PERGs and photopic ganzfeld ERGs (FERGs) were recorded from anesthetized C57BL/6 mice 3-4 months of age. Recordings were made before and after intravitreal injections of PDA (cis-2, 3-piperidine-dicarboxylic acid, 3-5 mM) to block transmission to hyperpolarizing 2nd order and all 3rd order neurons, TTX (tetrodotoxin, 1-2 µM) to block Na+-dependent spikes and APB (2-amino-4-phosphonobutyric acid, 1.6-2.0 µM) to block synapses between photoreceptors and ON-bipolar cells. The pattern stimuli consisted of contrast reversing gratings (1 Hz) of 0.05 cy/deg presented at various contrasts (50% to 90%). Brief green ganzfeld flashes (0.4-2.5 log sc td s) were presented on a rod suppressing green background of 2.6 log sc td.
PERGs were similar in waveform for all contrasts (but 50% where PI was delayed), with a positive peak (P1) around 61 ms and maximum negative trough (N2) around 130 ms; amplitudes were greatest for 90% contrast. For control eyes, the mean amplitude (90% contrast) of P1 was 6.0µV (SD=1.75, n=12), and the mean amplitude of the peak to trough (P1N2 at 130 ms) was 10.5 µV (SD=1.65, n=12). PDA and TTX both delayed P1, PDA by a mean of 16 ms, TTX, by 12 ms. Because the delay was even greater in N2, P1N2 was not measured. PDA reduced P1 by about 61% on average (mean amplitude, 2.70 µV, SD=0.63, n=4), while for the FERG (2.5 log sc td s), a-wave amplitudes were reduced by 48%, OPs were removed, but b-waves were hardly affected.
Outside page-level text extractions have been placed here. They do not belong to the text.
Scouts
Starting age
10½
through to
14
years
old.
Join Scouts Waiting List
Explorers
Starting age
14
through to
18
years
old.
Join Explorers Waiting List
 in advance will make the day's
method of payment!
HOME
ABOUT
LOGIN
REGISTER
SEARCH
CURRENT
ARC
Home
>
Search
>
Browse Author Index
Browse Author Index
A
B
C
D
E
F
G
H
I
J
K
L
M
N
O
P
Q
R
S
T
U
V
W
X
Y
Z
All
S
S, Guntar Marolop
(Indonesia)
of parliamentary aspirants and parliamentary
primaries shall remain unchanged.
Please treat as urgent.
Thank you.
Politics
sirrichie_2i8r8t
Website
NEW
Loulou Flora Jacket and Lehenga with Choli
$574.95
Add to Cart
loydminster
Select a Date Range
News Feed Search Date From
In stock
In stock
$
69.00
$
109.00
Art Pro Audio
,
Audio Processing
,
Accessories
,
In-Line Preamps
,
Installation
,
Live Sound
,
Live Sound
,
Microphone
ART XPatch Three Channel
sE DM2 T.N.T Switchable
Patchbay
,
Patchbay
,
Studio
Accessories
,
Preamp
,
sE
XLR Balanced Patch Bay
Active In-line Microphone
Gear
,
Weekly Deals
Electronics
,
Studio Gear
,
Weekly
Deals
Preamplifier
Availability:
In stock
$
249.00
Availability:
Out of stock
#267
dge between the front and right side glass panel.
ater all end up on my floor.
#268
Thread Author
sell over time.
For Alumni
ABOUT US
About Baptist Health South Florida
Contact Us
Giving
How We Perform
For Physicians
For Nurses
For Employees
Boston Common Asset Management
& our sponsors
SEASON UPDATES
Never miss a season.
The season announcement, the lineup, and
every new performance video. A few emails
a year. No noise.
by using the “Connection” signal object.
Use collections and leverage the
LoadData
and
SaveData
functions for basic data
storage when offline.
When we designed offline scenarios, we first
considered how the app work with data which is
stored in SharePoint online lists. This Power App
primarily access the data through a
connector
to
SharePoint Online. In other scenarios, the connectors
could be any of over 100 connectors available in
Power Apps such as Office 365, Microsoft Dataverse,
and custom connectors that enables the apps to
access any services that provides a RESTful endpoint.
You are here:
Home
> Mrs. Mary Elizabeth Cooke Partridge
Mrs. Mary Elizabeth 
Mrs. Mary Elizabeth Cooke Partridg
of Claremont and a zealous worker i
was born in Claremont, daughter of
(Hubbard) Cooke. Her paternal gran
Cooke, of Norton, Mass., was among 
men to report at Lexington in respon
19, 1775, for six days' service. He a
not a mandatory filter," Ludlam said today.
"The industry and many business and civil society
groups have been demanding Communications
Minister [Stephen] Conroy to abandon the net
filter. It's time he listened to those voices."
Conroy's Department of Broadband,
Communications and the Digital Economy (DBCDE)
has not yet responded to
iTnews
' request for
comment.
TTX reduced P1 by about 70% (mean, 1.6 µV, SD=0.05, n=4), while FERG a-waves were increased by 43% and b-wave amplitudes were reduced by 56%. APB injections removed P1, leaving a negative wave of a different time course than N2. In the FERG, APB removed the b-wave, producing a negative ERG.
PERG P1 amplitudes were greatly reduced but not eliminated by PDA which should have removed all activity of 3rd order neurons, and by TTX, which should have substantially attenuated that activity. These results together with APB results suggest that the mouse PERG P1 wave is dominated by contributions from the 3rd order neurons in the ON pathway, but includes light-evoked activity of more distal retinal neurons.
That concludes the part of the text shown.